Under the model, child welfare workers or the court could refer a family to the team with specific questions, such as: Will this mother's mental illness affect her parenting capacity? If so, what kind of interventions would help? These questions focused the examinations, which included a psychiatric evaluation as well as an assessment of how much insight a parent has into her mental illness, and how much practical knowledge she has of child development.
The assessments included direct observations of the mother with her children; a developmental screening of each child; interviews with each child; videotaped observations of the parent interacting with the child both in a clinic and at home; parents' responses to questionnaires; and a review of previous records and psychiatric evaluations. Each individual on the team wrote a report summarizing his or her area of the evaluation, and a team coordinator compiled the reports, wrote a summary of the findings and made recommendations for services and supports likely to help the parent.
One drawback to these evaluations is their cost--about $1,700 per family. But the task force suggested that a comprehensive evaluation might cost no more than a series of less detailed evaluations. Before this comprehensive method was developed, parents would often undergo multiple evaluations at a cost of about $500 each--either because the parent's lawyer challenged an evaluation as biased, or because a court believed an evaluation was incomplete or confusing. Hasty, incomplete evaluations can lead to longer stays in foster care because courts are afraid of making incorrect decisions, notes Miller.

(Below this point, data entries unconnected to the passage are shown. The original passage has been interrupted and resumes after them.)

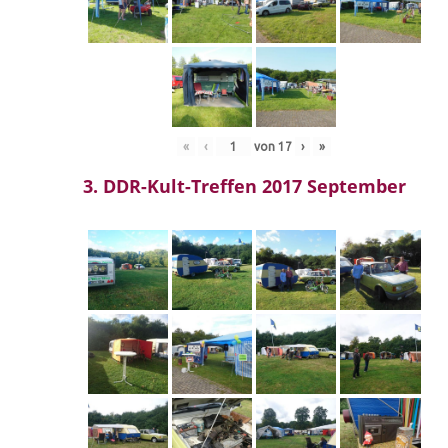
«
‹
von
17
›
»
3. DDR-Kult-Treffen 2017 September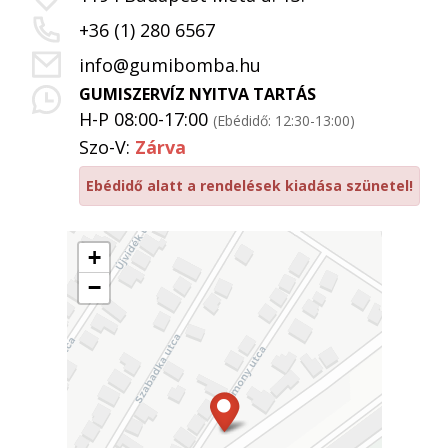
+36 (1) 280 6567
info@gumibomba.hu
GUMISZERVÍZ NYITVA TARTÁS
H-P 08:00-17:00
(Ebédidő: 12:30-13:00)
Szo-V:
Zárva
Ebédidő alatt a rendelések kiadása szünetel!
+
−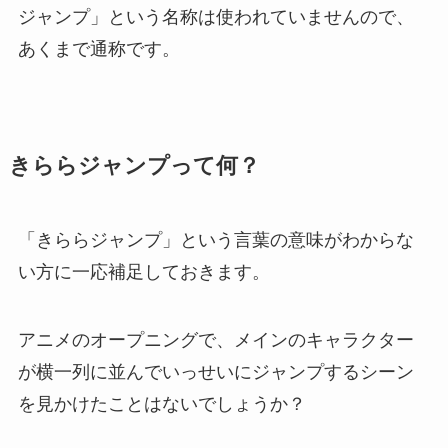
ジャンプ」という名称は使われていませんので、
あくまで通称です。
きららジャンプって何？
「きららジャンプ」という言葉の意味がわからな
い方に一応補足しておきます。
アニメのオープニングで、メインのキャラクター
が横一列に並んでいっせいにジャンプするシーン
を見かけたことはないでしょうか？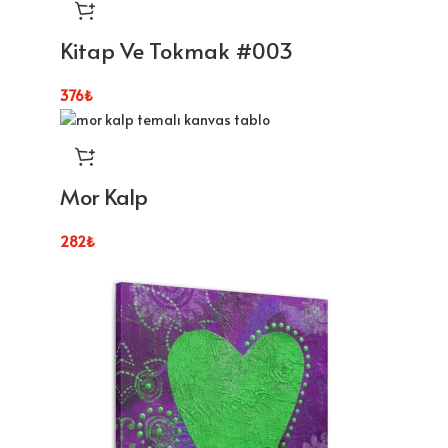
Kitap Ve Tokmak #003
376
₺
Mor Kalp
282
₺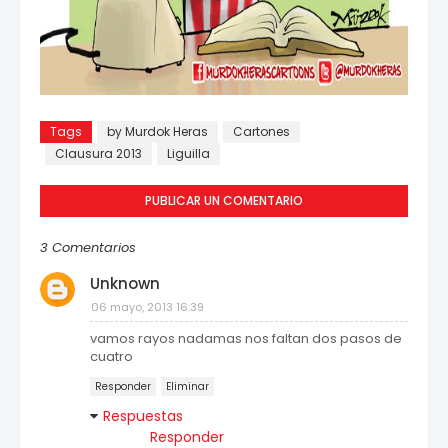
Tags
by Murdok Heras
Cartones
Clausura 2013
Liguilla
PUBLICAR UN COMENTARIO
3 Comentarios
Unknown
06 mayo, 2013 16:39
vamos rayos nadamas nos faltan dos pasos de
cuatro
Responder
Eliminar
Respuestas
Responder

"At present, many individuals with severe and chronic mental disorders are evaluated several times over a long period using unsound methodologies that do not directly assess parenting competency or potential for violence," explains the report, titled "Focus on Women: Mentally Ill Mothers Who Have Killed," which Miller co-authored. "Use of comprehensive, sound assessments when a case first enters the system could help considerably in shortening the length of time that children of mentally ill parents remain in foster care."

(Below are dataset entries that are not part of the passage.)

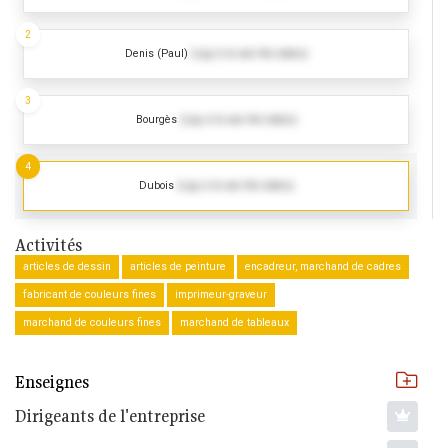
2
Denis (Paul)
(Log in to see the dates)
3
Bourgès
(Log in to see the dates)
4
Dubois
(Log in to see the dates)
Activités
articles de dessin
articles de peinture
encadreur, marchand de cadres
fabricant de couleurs fines
imprimeur-graveur
marchand de couleurs fines
marchand de tableaux
Enseignes
Dirigeants de l'entreprise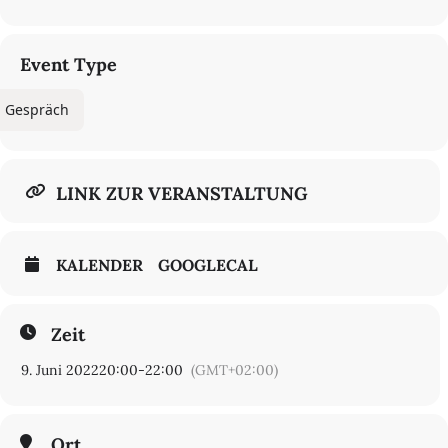
Event Type
Gespräch
LINK ZUR VERANSTALTUNG
KALENDER
GOOGLECAL
Zeit
9. Juni 2022
20:00
-
22:00
(GMT+02:00)
Ort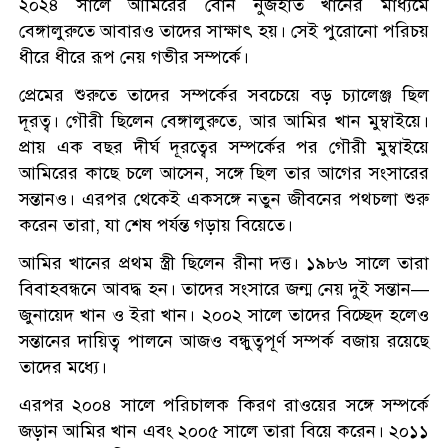
২০২৪ সালে আমিরের বোন নুজহাত খানের মাধ্যমে
বেঙ্গালুরুতে আবারও তাদের সাক্ষাৎ হয়। সেই পুরোনো পরিচয়
ধীরে ধীরে রূপ নেয় গভীর সম্পর্কে।
প্রেমের শুরুতে তাদের সম্পর্কের সবচেয়ে বড় চ্যালেঞ্জ ছিল
দূরত্ব। গৌরী ছিলেন বেঙ্গালুরুতে, আর আমির খান মুম্বাইয়ে।
প্রায় এক বছর দীর্ঘ দূরত্বের সম্পর্কের পর গৌরী মুম্বাইয়ে
আমিরের কাছে চলে আসেন, সঙ্গে ছিল তার আগের সংসারের
সন্তানও। এরপর থেকেই একসঙ্গে নতুন জীবনের পথচলা শুরু
করেন তারা, যা শেষ পর্যন্ত গড়ায় বিয়েতে।
আমির খানের প্রথম স্ত্রী ছিলেন রীনা দত্ত। ১৯৮৬ সালে তারা
বিবাহবন্ধনে আবদ্ধ হন। তাদের সংসারে জন্ম নেয় দুই সন্তান—
জুনায়েদ খান ও ইরা খান। ২০০২ সালে তাদের বিচ্ছেদ হলেও
সন্তানের দায়িত্ব পালনে আজও বন্ধুত্বপূর্ণ সম্পর্ক বজায় রয়েছে
তাদের মধ্যে।
এরপর ২০০৪ সালে পরিচালক কিরণ রাওয়ের সঙ্গে সম্পর্কে
জড়ান আমির খান এবং ২০০৫ সালে তারা বিয়ে করেন। ২০১১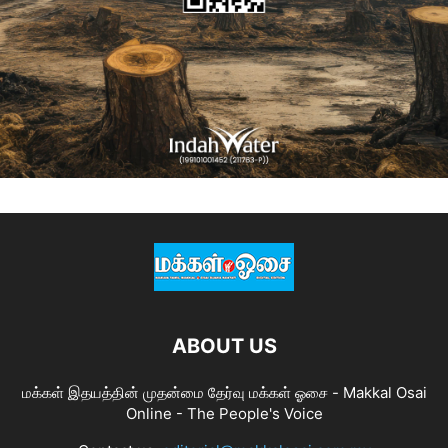
ABOUT US
மக்கள் இதயத்தின் முதன்மை தேர்வு மக்கள் ஓசை - Makkal Osai
Online - The People's Voice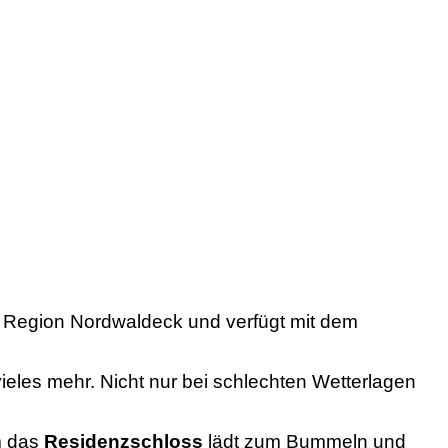
len Region Nordwaldeck und verfügt mit dem
ieles mehr. Nicht nur bei schlechten Wetterlagen
m das
Residenzschloss
lädt zum Bummeln und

In Chicago, says Miller, the team quickly gained a reputation for helping "to clear cases that had been conundrums for years held up in the child welfare system."
However, there were unintended consequences of the evaluation reform. The original mission of the team was to conduct evaluations when a mother first came into contact with the foster care system, in order to determine what services and supports she needed to bring her children home. Instead, when Chicago attorneys saw how seriously the judges took these evaluations, they began to use them to speed the termination of parental rights for mothers whose children had been in the system for years.

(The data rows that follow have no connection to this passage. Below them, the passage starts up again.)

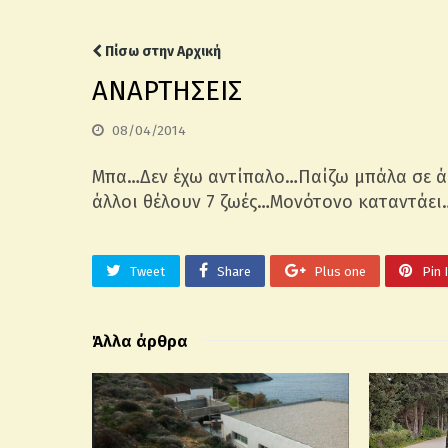
Πίσω στην Αρχική
ΑΝΑΡΤΗΣΕΙΣ
08/04/2014
Μπα…Δεν έχω αντίπαλο…Παίζω μπάλα σε άδ
άλλοι θέλουν 7 ζωές…Μονότονο καταντάει
Tweet
Share
Plus one
Pin 
Άλλα άρθρα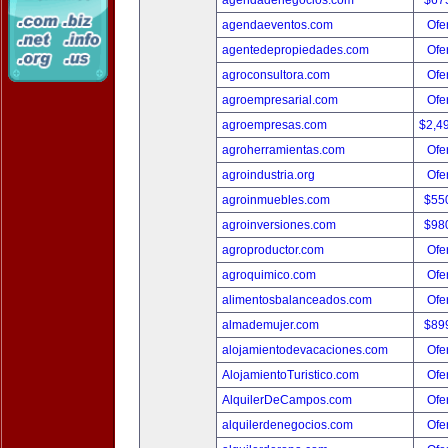
agendadenegocios.com
$67
agendaeventos.com
Ofer
agentedepropiedades.com
Ofer
agroconsultora.com
Ofer
agroempresarial.com
Ofer
agroempresas.com
$2,4
agroherramientas.com
Ofer
agroindustria.org
Ofer
agroinmuebles.com
$55
agroinversiones.com
$98
agroproductor.com
Ofer
agroquimico.com
Ofer
alimentosbalanceados.com
Ofer
almademujer.com
$89
alojamientodevacaciones.com
Ofer
AlojamientoTuristico.com
Ofer
AlquilerDeCampos.com
Ofer
alquilerdenegocios.com
Ofer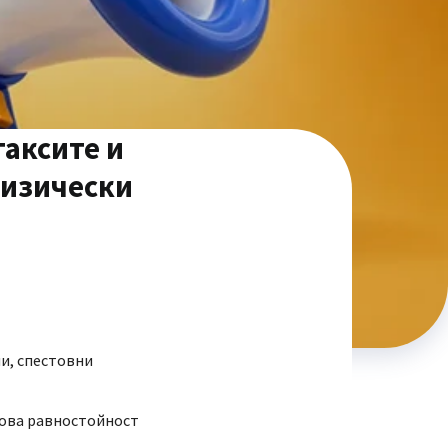
таксите и
физически
ни, спестовни
вова равностойност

Rather than using the evaluation team to help mothers who were new to the foster care system, says Miller, "they would find it was much easier to take a case that was languishing for five or six years and ask us to evaluate the case and subpoena us, and they could get the case off their hands much faster because the judges always listened to us because our evaluations were very sound. And it wasn't that these cases shouldn't have been terminated. It was just a poor use of our resources that ran counter to our mission. We weren't in the business of wanting to spend our time terminating rights for mothers."
As a result, the original parenting assessment team closed shop. However, two other groups in Chicago are using a similar method to evaluate parents involved in some of the most severe cases of abuse and neglect whose children have recently entered foster care.